Stefan Ruland (CDU):
Vielen Dank, Frau Vorsitzende. - Lieber Herr Kollege Meister, vielen Dank für die Auffrischung zu dem Thema meisterische Familiengeschichte. Ich habe in der Zwischenzeit im Denkmalinformationssystem des Landes Sachsen-Anhalt nachgesehen, ob es in der Region, in der Sie den Abriss vermeiden wollen, ein Einzeldenkmal gibt ich lese aus Ihrem Antrag, dass Haus 5 ein geschütztes Denkmal ist , habe dazu aber keinen Eintrag finden können.
Sie haben dem Hohen Haus verschwiegen es ist im Finanzausschuss als Bagatellbetrag bewertet worden , dass die damit einhergehenden Einsparungen 2,2 Millionen € betragen würden. Wie bewerten Sie diese Zusammenhänge auch im Hinblick darauf, dass man diese Mittel für viele andere Projektideen auch aus Ihrer Fraktion gut gebrauchen könnte?
Olaf Meister (GRÜNE):
Zu den Kosten würde ich in meiner Schlussrede etwas sagen, weil ich annehme, dass der Finanzminister auf diesen Punkt eingehen wird.

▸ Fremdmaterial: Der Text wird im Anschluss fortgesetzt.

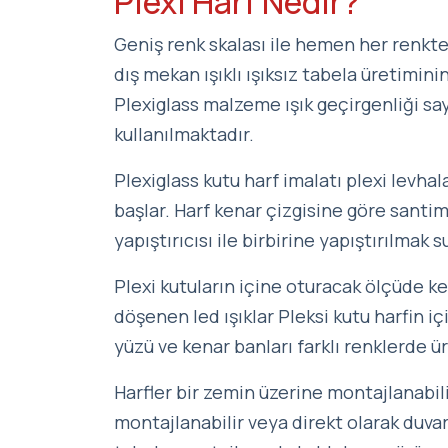
Plexi Harf Nedir?
Geniş renk skalası ile hemen her renkten
dış mekan ışıklı ışıksız tabela üretimin
Plexiglass malzeme ışık geçirgenliği sa
kullanılmaktadır.
Plexiglass kutu harf imalatı plexi levha
başlar. Harf kenar çizgisine göre santim
yapıştırıcısı ile birbirine yapıştırılmak s
Plexi kutuların içine oturacak ölçüde 
döşenen led ışıklar Pleksi kutu harfin içi
yüzü ve kenar banları farklı renklerde üre
Harfler bir zemin üzerine montajlanabil
montajlanabilir veya direkt olarak duvar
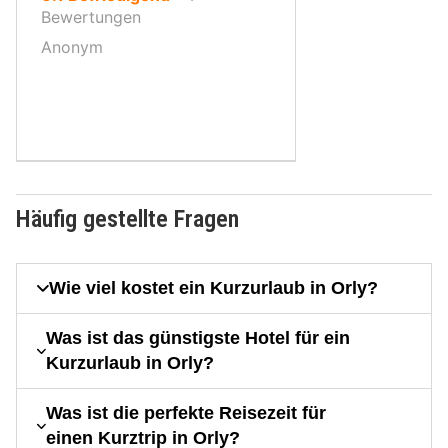
10,
Bewertungen
Anonym
Häufig gestellte Fragen
Wie viel kostet ein Kurzurlaub in Orly?
Was ist das günstigste Hotel für ein
Kurzurlaub in Orly?
Was ist die perfekte Reisezeit für
einen Kurztrip in Orly?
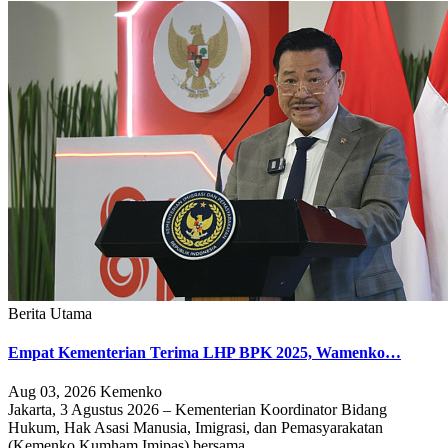
Berita Utama
Empat Kementerian Terima LHP BPK 2025, Wamenko…
Aug 03, 2026
Kemenko
Jakarta, 3 Agustus 2026 – Kementerian Koordinator Bidang
Hukum, Hak Asasi Manusia, Imigrasi, dan Pemasyarakatan
(Kemenko Kumham Imipas) bersama…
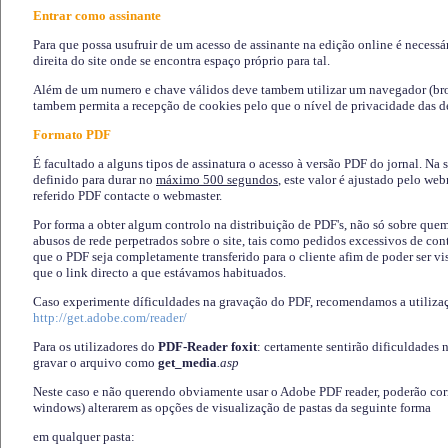
Entrar como assinante
Para que possa usufruir de um acesso de assinante na edição online é necessá
direita do site onde se encontra espaço próprio para tal.
Além de um numero e chave válidos deve tambem utilizar um navegador (brows
tambem permita a recepção de cookies pelo que o nível de privacidade das d
Formato PDF
É facultado a alguns tipos de assinatura o acesso à versão PDF do jornal. Na 
definido para durar no
máximo 500 segundos
, este valor é ajustado pelo we
referido PDF contacte o webmaster.
Por forma a obter algum controlo na distribuição de PDF's, não só sobre que
abusos de rede perpetrados sobre o site, tais como pedidos excessivos de co
que o PDF seja completamente transferido para o cliente afim de poder ser 
que o link directo a que estávamos habituados.
Caso experimente díficuldades na gravação do PDF, recomendamos a utiliza
http://get.adobe.com/reader/
Para os utilizadores do
PDF-Reader foxit
: certamente sentirão dificuldades 
gravar o arquivo como
get_media
.asp
Neste caso e não querendo obviamente usar o Adobe PDF reader, poderão corrig
windows) alterarem as opções de visualização de pastas da seguinte forma
em qualquer pasta
:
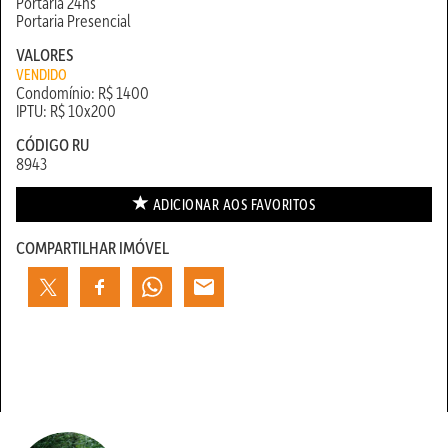
Portaria 24hs
Portaria Presencial
VALORES
VENDIDO
Condomínio: R$ 1400
IPTU: R$ 10x200
CÓDIGO RU
8943
ADICIONAR AOS
FAVORITOS
COMPARTILHAR IMÓVEL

Das könnte ich mir zumindest vorstellen.
Zu dem anderen Punkt. Es ist nicht als Einzeldenkmal ausgewiesen; denn es betrifft die gesamte Kaserne. Sie haben also verschiedene Objekte in der Kaserne, die dann zu dem Einzeldenkmal Kaserne gehören.
(Zuruf: Fünf Häuser ohne Fassade!)
Wenn Sie wollen, dann suche ich Ihnen die Nummer heraus.
Vizepräsidentin Anne-Marie Keding:
Herr Ruland, Sie haben eine weitere Frage.
(Zuruf: Fünf Häuser ohne Fassade!)
Stefan Ruland (CDU):
Dass es sich um ein Flächendenkmal handelt
Olaf Meister (GRÜNE):
Nein, es ist kein Flächendenkmal.
Stefan Ruland (CDU):
Wir wissen, dass es faktisch keine Sichtachse gibt. Das Gebäude ist meines Erachtens nicht mehr erschlossen. Von daher stellt sich mir die Frage, welchen Nutzen Ihr Antrag in dem Kontext, dass dann 2,2 Millionen € quasi in den Wind geschossen werden, bringt.
Olaf Meister (GRÜNE):
Merkwürdig ist immer die Argumentation, dass dies niemand sehe. Nach unserer Vorstellung würden darin Leute arbeiten. Auf diesem Gelände befinden sich Hunderte Polizisten. Daran fährt eine S-Bahn vorbei. Das Gebäude ist in seinem Bereich einfach präsent.
Diese Sichtbarkeit ist keine denkmalrechtliche Qualität. Wenn Sie danach gehen, dann müsste man die Staatskanzlei Die Staatskanzlei ist auch innen sehr schön saniert worden, gucken Sie sich bspw. die Stuckarbeiten an. Und das sieht nur eine Handvoll Leute. Man hätte dort mit Trockenbau arbeiten können, das wäre viel billiger gewesen. Das ist Ihre Argumentation und sie ist völliger Unsinn; denn die hat mit einem Denkmal nichts zu tun.